Li Teng, Liu Jie, Bin Fan-Chun, Duan Qi, Wu Xin-Yi, Dong Xian-Zi, Zheng Mei-Ling
Laboratory of Organic NanoPhotonics and CAS Key Laboratory of Bio-Inspired Materials and Interfacial Science, Technical Institute of Physics and Chemistry, Chinese Academy of Sciences, No.29 Zhongguancun East Road, Beijing 100190, PR China.
School of Future Technologies University of Chinese Academy of Sciences, Yanqihu Campus, Beijing 101407, PR China.
ACS Appl Bio Mater. 2024 Apr 15;7(4):2594-2603. doi: 10.1021/acsabm.4c00253. Epub 2024 Mar 24.

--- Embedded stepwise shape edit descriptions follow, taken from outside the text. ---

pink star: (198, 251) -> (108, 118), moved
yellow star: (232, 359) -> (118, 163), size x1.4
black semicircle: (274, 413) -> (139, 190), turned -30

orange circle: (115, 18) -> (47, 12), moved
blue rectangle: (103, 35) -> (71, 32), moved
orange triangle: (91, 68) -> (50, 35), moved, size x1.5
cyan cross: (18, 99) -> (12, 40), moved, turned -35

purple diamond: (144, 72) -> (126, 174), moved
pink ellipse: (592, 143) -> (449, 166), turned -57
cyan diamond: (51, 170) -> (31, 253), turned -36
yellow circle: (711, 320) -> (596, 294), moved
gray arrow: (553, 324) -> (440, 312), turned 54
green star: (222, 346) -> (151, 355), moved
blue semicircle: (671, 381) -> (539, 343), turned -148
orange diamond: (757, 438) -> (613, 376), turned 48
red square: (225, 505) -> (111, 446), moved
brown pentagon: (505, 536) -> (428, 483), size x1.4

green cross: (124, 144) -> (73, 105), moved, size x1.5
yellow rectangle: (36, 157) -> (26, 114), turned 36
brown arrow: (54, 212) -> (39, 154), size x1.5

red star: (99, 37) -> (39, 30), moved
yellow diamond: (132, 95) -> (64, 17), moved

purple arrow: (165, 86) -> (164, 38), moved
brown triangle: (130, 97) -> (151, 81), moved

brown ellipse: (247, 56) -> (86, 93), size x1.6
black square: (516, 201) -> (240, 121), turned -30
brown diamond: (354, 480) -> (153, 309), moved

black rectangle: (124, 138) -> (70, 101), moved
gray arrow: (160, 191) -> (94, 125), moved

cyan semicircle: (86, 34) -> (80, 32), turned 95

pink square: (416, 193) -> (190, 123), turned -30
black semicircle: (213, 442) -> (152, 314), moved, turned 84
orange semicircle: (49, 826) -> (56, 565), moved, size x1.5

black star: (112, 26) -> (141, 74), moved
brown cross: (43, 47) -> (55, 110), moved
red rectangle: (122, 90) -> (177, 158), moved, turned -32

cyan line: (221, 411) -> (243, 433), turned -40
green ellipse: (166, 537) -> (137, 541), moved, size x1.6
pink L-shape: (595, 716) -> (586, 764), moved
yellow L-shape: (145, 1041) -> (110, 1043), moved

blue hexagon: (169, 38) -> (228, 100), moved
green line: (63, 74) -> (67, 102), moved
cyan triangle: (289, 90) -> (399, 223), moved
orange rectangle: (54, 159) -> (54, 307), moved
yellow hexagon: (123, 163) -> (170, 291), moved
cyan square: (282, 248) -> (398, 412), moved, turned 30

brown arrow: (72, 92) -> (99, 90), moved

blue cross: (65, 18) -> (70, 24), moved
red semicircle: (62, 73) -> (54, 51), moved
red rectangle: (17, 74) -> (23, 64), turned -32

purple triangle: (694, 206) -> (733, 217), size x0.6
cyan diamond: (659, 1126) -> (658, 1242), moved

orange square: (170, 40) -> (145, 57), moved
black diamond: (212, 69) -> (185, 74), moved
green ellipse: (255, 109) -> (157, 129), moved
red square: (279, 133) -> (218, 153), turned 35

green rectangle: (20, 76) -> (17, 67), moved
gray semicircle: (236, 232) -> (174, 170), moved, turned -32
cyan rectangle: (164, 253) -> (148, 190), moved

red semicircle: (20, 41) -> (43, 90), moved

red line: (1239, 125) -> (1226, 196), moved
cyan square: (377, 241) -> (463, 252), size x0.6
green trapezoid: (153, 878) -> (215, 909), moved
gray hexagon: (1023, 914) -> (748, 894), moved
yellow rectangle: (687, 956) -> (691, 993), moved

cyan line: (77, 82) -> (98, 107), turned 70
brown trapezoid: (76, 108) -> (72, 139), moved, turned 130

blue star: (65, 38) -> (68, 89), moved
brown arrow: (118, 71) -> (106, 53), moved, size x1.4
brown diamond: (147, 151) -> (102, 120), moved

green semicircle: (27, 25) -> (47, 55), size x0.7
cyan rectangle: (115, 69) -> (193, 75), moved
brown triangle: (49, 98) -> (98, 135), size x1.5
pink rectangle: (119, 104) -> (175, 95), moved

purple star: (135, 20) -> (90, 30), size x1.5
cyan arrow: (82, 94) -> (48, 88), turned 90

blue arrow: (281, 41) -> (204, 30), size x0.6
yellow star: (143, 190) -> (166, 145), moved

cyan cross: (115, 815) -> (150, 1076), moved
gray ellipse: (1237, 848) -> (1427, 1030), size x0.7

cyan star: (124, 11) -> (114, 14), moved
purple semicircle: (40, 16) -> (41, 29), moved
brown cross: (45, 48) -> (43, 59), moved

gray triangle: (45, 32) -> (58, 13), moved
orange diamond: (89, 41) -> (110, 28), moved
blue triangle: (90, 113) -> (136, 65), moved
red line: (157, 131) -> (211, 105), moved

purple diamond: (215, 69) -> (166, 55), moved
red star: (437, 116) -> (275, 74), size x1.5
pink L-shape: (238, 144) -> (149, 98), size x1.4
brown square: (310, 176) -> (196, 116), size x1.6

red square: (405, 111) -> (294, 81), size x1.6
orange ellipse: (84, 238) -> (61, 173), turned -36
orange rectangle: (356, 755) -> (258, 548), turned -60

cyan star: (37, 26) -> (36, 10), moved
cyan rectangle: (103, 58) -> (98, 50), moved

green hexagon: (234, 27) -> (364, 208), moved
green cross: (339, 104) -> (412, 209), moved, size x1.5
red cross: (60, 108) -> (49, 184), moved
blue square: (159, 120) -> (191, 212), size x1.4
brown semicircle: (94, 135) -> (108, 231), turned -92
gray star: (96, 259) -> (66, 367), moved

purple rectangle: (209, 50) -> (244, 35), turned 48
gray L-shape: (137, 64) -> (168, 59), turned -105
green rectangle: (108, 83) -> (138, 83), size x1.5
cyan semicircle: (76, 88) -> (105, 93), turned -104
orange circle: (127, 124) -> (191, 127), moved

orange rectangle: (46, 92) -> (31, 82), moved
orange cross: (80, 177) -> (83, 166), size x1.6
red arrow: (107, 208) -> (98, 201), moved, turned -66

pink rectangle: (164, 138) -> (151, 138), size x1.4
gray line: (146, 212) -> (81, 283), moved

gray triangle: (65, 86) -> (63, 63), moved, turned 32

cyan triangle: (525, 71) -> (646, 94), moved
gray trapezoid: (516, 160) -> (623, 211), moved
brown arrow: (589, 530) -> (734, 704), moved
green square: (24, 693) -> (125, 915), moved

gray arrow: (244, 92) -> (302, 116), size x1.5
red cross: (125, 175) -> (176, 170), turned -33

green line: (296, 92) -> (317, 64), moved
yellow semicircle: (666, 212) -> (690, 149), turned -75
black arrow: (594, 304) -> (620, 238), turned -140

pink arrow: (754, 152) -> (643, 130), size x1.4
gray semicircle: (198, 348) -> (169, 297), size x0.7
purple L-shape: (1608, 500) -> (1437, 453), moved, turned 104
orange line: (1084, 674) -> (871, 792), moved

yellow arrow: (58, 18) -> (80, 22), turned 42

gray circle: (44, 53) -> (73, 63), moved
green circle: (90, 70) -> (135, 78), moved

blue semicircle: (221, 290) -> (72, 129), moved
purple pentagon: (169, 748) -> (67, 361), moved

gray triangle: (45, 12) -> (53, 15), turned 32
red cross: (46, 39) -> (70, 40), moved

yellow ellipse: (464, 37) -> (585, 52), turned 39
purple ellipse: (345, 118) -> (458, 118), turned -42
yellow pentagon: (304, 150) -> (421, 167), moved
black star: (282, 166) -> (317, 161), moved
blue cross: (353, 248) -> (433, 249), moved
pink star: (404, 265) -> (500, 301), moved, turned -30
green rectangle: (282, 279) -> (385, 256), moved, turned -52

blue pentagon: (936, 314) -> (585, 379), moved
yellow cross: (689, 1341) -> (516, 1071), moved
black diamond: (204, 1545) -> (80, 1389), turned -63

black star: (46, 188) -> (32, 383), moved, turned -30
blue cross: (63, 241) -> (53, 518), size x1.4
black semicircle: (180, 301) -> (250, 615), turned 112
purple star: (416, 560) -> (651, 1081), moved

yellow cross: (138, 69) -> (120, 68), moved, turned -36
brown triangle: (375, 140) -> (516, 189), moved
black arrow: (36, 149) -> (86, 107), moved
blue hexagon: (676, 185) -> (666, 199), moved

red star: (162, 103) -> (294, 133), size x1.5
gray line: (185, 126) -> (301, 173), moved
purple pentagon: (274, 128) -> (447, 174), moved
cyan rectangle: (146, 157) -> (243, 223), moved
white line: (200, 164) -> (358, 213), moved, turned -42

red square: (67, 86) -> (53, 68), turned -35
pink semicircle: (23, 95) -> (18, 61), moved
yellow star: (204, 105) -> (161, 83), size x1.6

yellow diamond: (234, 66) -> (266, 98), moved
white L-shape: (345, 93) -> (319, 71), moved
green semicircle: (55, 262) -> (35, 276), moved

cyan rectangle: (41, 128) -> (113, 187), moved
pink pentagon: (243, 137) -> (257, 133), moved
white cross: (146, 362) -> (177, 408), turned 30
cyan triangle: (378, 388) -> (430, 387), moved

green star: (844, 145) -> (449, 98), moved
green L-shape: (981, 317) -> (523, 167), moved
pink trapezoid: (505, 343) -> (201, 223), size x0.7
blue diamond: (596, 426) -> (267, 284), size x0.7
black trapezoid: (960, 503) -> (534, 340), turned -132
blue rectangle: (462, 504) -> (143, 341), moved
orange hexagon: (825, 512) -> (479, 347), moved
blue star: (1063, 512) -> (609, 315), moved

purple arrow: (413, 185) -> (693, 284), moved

Repairing articular cartilage damage is challenging due to its low regenerative capacity. In vitro, cartilage regeneration is a potential strategy for the functional reconstruction of cartilage defects. A hydrogel is an advanced material for mimicking the extracellular matrix (ECM) due to its hydrophilicity and biocompatibility, which is known as an ideal scaffold for cartilage regeneration. However, chondrocyte culture in vitro tends to dedifferentiate, leading to fibrosis and reduced mechanical properties of the newly formed cartilage tissue. Therefore, it is necessary to understand the mechanism of modulating the chondrocytes' morphology. In this study, we synthesize photo-cross-linkable bovine serum albumin-glycidyl methacrylate (BSA-GMA) with 65% methacrylation. The scaffolds are found to be suitable for chondrocyte growth, which are fabricated by homemade femtosecond laser maskless optical projection lithography (FL-MOPL). The large-area chondrocyte scaffolds have holes with interior angles of triangle (T), quadrilateral (Q), pentagon (P), hexagonal (H), and round (R). The FL-MOPL polymerization mechanism, swelling, degradation, and biocompatibility of the BSA-GMA hydrogel have been investigated. Furthermore, cytoskeleton and nucleus staining reveals that the R-scaffold with larger interior angle is more effective in maintaining chondrocyte morphology and preventing dedifferentiation. The scaffold's ability to maintain the chondrocytes' morphology improves as its shape matches that of the chondrocytes. These results suggest that the BSA-GMA scaffold is a suitable candidate for preventing chondrocyte differentiation and supporting cartilage tissue repair and regeneration. The proposed method for chondrocyte in vitro culture by developing biocompatible materials and flexible fabrication techniques would broaden the potential application of chondrocyte transplants as a viable treatment for cartilage-related diseases.
修复关节软骨损伤具有挑战性,因为其再生能力较低。在体外,软骨再生是软骨缺损功能重建的一种潜在策略。水凝胶因其亲水性和生物相容性,是一种用于模拟细胞外基质(ECM)的先进材料,被认为是软骨再生的理想支架。然而,软骨细胞在体外培养时容易去分化,导致纤维化并降低新形成的软骨组织的机械性能。因此,有必要了解调节软骨细胞形态的机制。在本研究中,我们合成了甲基丙烯酸酯化率为65%的可光交联牛血清白蛋白-甲基丙烯酸缩水甘油酯(BSA-GMA)。通过自制的飞秒激光无掩膜光学投影光刻(FL-MOPL)制备的支架被发现适合软骨细胞生长。大面积软骨细胞支架具有内角为三角形(T)、四边形(Q)、五边形(P)、六边形(H)和圆形(R)的孔。研究了BSA-GMA水凝胶的FL-MOPL聚合机制、溶胀、降解和生物相容性。此外,细胞骨架和细胞核染色显示,内角较大的R支架在维持软骨细胞形态和防止去分化方面更有效。随着支架形状与软骨细胞形状匹配,其维持软骨细胞形态的能力提高。这些结果表明,BSA-GMA支架是防止软骨细胞分化以及支持软骨组织修复和再生的合适候选材料。通过开发生物相容性材料和灵活的制造技术来进行软骨细胞体外培养的方法,将拓宽软骨细胞移植作为软骨相关疾病可行治疗方法的潜在应用。